**Given data:**

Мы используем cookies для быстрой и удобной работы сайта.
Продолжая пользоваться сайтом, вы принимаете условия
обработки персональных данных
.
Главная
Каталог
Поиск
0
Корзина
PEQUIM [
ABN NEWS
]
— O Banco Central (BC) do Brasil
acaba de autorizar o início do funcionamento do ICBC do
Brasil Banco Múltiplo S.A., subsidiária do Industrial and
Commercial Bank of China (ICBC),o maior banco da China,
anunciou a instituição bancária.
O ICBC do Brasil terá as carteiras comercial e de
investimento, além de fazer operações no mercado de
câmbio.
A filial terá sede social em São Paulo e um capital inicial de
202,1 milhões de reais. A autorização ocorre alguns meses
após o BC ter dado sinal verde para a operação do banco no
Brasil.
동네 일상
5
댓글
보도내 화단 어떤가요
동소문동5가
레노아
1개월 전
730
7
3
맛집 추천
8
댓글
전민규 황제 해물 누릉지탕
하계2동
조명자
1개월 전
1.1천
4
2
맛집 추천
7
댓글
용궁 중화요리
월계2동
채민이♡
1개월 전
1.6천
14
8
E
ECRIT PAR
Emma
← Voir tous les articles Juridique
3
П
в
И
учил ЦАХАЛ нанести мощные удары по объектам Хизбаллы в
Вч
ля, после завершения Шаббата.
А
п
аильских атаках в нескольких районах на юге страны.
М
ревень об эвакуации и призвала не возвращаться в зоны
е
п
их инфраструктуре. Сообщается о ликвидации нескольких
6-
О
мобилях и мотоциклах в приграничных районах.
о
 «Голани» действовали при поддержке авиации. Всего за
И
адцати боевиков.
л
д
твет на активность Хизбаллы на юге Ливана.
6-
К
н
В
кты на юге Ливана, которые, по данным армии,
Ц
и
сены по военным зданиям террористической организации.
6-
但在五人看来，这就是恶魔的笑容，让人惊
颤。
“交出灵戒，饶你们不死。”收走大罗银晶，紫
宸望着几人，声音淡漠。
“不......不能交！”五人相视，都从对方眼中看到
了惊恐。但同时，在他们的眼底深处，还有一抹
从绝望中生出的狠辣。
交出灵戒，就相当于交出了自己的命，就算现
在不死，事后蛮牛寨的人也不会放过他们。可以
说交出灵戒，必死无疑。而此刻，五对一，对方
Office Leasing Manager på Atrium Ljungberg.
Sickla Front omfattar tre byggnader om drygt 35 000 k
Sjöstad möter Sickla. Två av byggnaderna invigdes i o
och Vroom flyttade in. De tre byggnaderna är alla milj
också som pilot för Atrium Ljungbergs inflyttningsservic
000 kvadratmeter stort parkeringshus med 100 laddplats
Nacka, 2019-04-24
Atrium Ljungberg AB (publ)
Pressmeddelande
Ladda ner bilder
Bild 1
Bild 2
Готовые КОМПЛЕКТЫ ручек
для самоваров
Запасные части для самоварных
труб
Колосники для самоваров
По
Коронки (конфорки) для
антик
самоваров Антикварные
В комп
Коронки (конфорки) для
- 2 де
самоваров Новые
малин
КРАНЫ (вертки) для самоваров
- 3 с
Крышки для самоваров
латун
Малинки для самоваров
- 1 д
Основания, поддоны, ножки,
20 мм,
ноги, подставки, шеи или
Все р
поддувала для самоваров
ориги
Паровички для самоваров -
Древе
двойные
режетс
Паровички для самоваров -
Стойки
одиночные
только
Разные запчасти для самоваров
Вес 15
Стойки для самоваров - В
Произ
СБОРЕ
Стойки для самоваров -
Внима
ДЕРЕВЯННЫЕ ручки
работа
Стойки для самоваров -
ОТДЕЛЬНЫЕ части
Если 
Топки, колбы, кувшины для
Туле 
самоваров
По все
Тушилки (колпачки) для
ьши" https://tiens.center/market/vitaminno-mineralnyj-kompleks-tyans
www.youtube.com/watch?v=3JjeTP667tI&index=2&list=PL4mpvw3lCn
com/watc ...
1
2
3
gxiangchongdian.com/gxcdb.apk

* * *

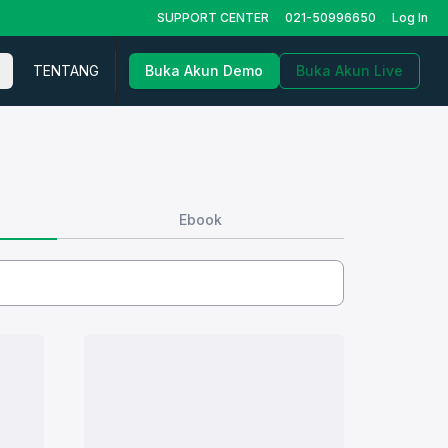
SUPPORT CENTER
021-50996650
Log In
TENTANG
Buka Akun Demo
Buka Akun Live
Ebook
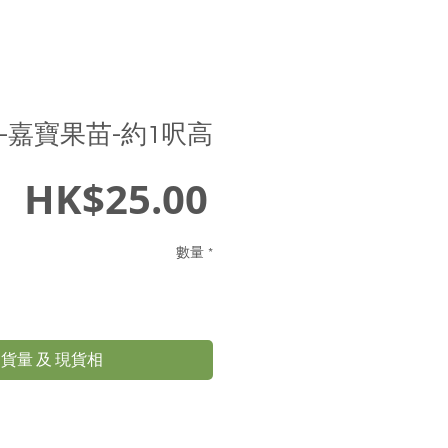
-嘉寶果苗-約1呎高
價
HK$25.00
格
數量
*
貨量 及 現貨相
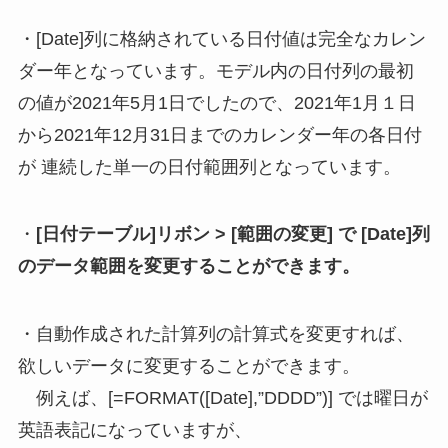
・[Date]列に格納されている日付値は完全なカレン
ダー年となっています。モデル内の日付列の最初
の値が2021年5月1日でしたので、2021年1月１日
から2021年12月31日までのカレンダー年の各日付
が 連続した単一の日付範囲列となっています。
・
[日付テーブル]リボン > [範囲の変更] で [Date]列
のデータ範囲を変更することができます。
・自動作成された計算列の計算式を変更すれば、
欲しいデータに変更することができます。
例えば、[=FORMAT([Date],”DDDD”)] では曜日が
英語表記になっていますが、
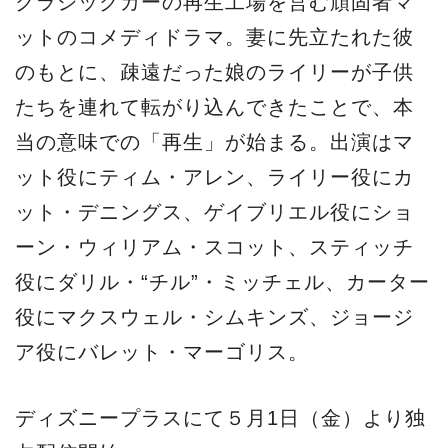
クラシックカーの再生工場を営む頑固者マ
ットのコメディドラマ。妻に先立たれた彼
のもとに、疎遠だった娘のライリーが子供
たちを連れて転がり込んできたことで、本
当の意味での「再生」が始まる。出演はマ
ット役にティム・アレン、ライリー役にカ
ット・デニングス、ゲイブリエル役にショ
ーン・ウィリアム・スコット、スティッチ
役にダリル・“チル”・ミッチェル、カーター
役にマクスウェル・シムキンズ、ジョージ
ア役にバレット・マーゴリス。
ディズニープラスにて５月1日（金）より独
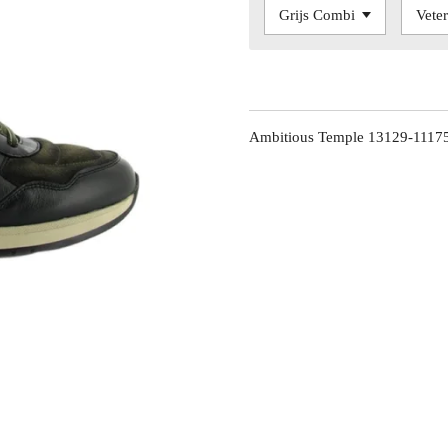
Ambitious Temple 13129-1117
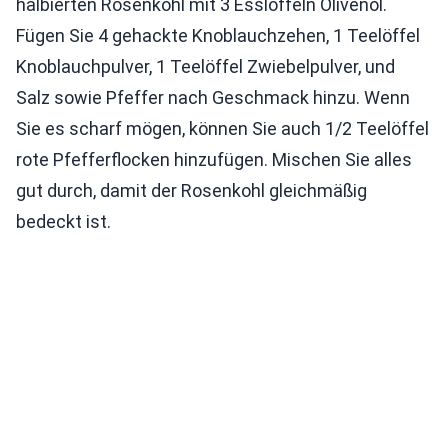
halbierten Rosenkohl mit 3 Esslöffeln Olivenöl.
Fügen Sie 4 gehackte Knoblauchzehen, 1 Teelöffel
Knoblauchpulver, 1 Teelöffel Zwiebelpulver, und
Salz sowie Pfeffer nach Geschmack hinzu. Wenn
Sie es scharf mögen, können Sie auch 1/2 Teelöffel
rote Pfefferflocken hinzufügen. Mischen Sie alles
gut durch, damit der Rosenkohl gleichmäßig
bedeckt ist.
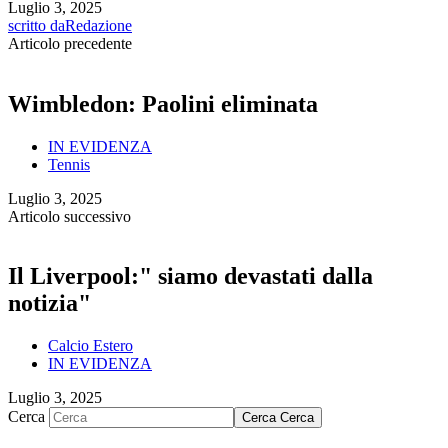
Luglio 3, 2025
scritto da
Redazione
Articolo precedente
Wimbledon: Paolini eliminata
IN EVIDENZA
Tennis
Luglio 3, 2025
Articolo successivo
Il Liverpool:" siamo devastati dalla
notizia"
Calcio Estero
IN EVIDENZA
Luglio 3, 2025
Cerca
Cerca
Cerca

**Work request:** Scan the material above. Copy each line where "Date" occurs.

**Exercise result:**
・[Date]列に格納されている日付値は完全なカレン
[日付テーブル]リボン > [範囲の変更] で [Date]列
例えば、[=FORMAT([Date],”DDDD”)] では曜日が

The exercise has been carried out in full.